L’esenzione dell’imposta regionale sulle attività produttive sarà finanziata con una tassa sulle bibite gassate. Lo prevede un emendamento M5S-Lega alla manovra
Grazie a un emendamento M5S-Lega alla manovra approvato dalla Commissione Finanze, la tassa sulle bibite gassate andrà a finanziare l’esenzione dell’Irap.
I piccoli imprenditori (quelli con partite Iva fino a 100mila euro) non pagheranno l’Irap, l’Imposta regionale sulle attività produttive, in questo modo.
Tale esenzione sarà possibile proprio con l’imposta in questione, la famosa tassa sulle bibite gassate.
Si tratta del contenuto della proposta M5S-Lega alla manovra, approvata in commissione Finanze e che dovrà essere vagliata dalla commissione Bilancio.
Questo emendamento, che porta come prima firmataria la pentastellata Carla Ruocco, è stato sottoscritto da alcuni deputati leghisti.
La proposta vorrebbe fissare come copertura principale la revisione delle spese fiscali. Questa, però, ha provocato uno scontro nel governo con il ministro dell’Istruzione, che ha invece proposto di utilizzare la tassa per l’Università e la Ricerca.
Come trovare, dunque, un sostegno alla proposta e utilizzare la tassa sulle bevande gassate per finanziare l’esenzione Irap?

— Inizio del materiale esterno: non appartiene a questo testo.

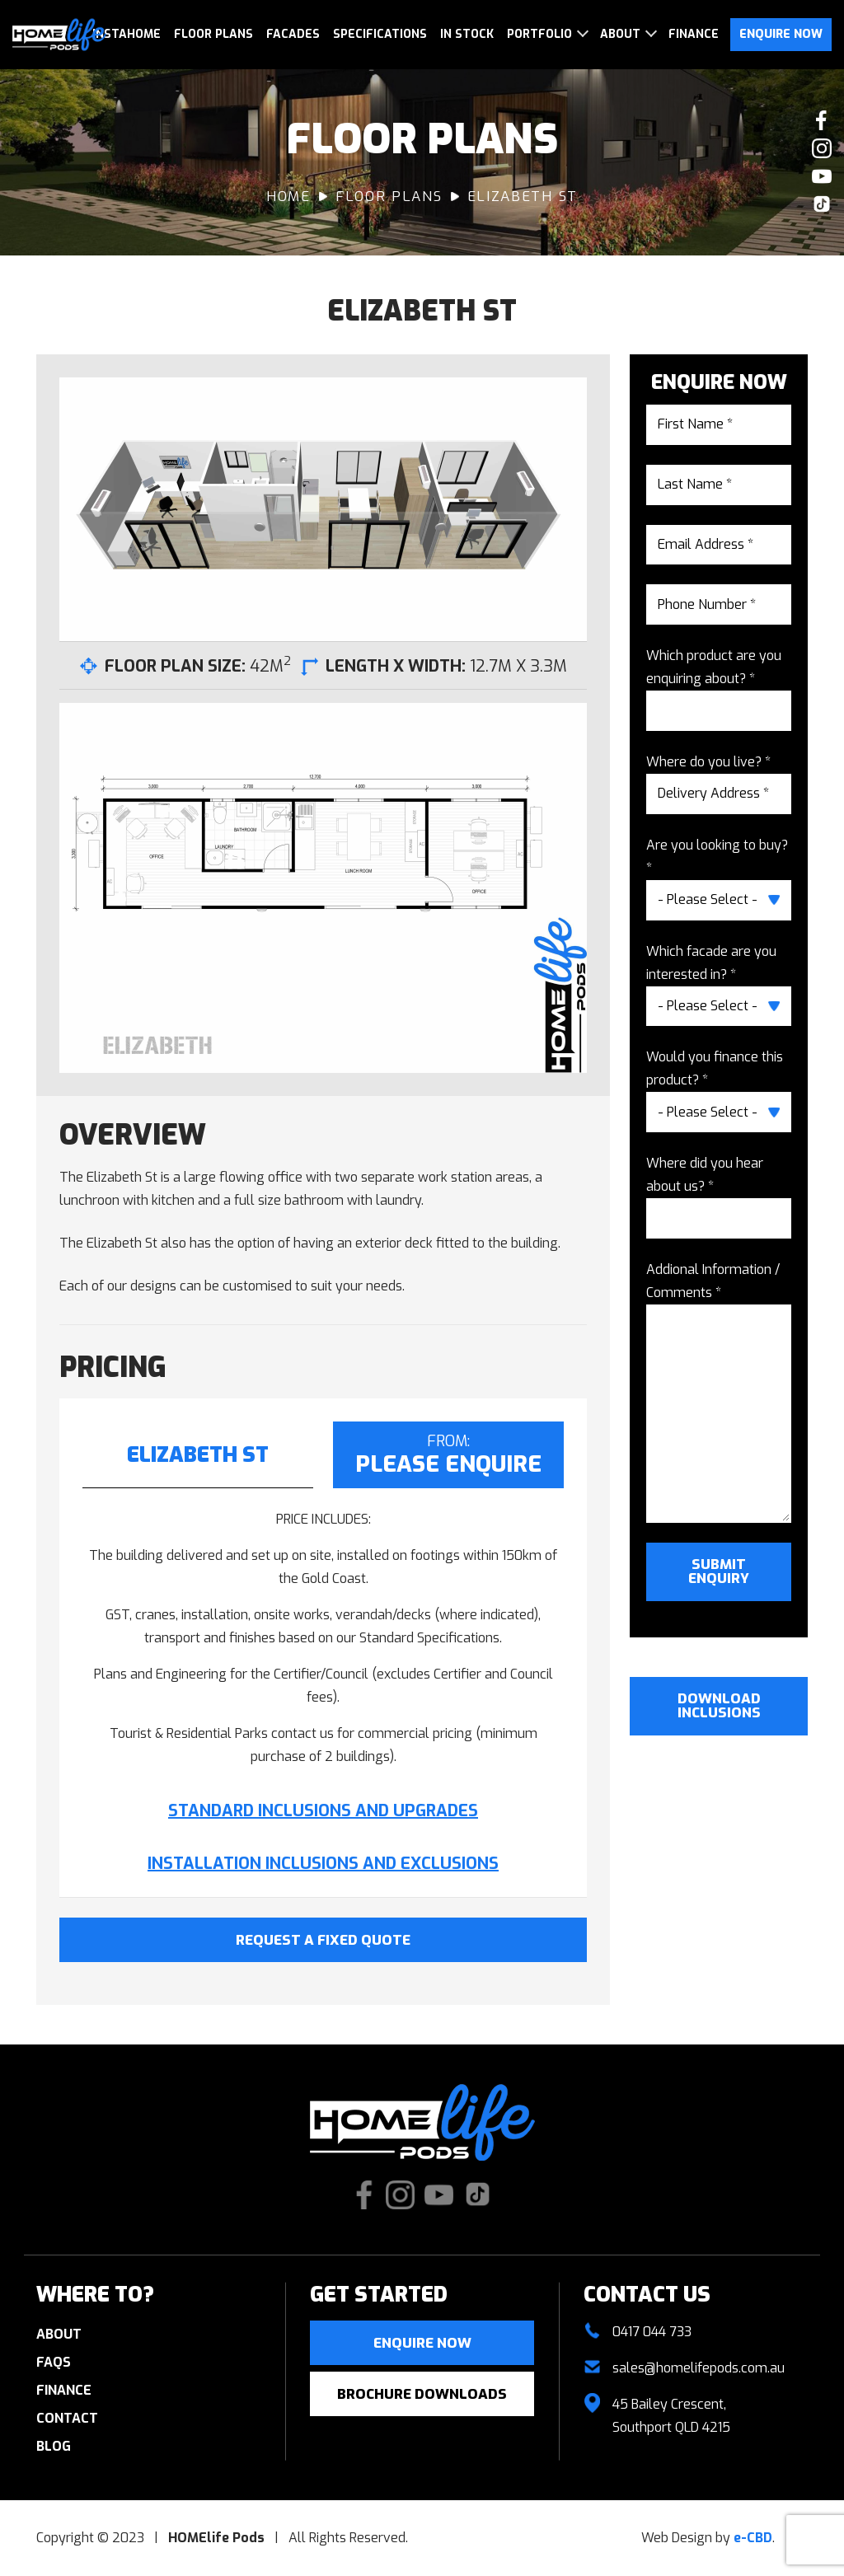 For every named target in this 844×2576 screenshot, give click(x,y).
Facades (293, 34)
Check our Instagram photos (822, 148)
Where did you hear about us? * (704, 1175)
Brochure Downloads (422, 2394)
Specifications (380, 34)
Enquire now (422, 2343)
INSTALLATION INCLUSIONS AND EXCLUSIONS (323, 1863)
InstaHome (126, 34)
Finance (693, 34)
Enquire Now (781, 34)
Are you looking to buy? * (717, 856)
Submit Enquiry (718, 1571)
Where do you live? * (708, 761)
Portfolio (539, 34)
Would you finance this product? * (714, 1068)
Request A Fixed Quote (323, 1940)
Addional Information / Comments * (713, 1281)
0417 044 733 (652, 2331)
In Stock (467, 34)
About (620, 34)
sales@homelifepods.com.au (698, 2368)
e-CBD (753, 2537)
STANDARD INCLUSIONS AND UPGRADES (323, 1811)
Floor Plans (213, 34)
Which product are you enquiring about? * (713, 667)
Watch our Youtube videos (822, 176)
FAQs (53, 2362)
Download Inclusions (719, 1705)
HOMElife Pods (59, 35)
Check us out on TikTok (822, 204)
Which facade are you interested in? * (711, 963)
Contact (67, 2418)
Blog (53, 2446)
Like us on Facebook (822, 120)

Le strade sono due. Da un lato, un decreto del ministero dell’economia per trovare regimi di esenzione e favore fiscale che sono doppioni o modificati o soppressi o ridotti. Una soluzione che consentirebbe la loro eliminazione in modo da reperire entrate di 500 mln di euro l’anno.
A restar fuori sarebbero le disposizioni a tutela dei redditi da lavoro dipendente o autonomo, redditi da pensione, famiglia, salute.
Laddove però questi fondi non dovessero bastare per pagare gli oneri derivanti dalla semplificazione dell’Irap, occorrerà l’istituzione di una imposta sul consumo di bevande ad alto contenuto di zuccheri aggiunti.
Questo importo sarà proporzionale alla quantità di zucchero presente nella bibita con mezzo centesimo di euro per grammo di zucchero aggiunto.
Nel caso specifico, saranno obbligati al pagamento dell’imposta produttori o distributori.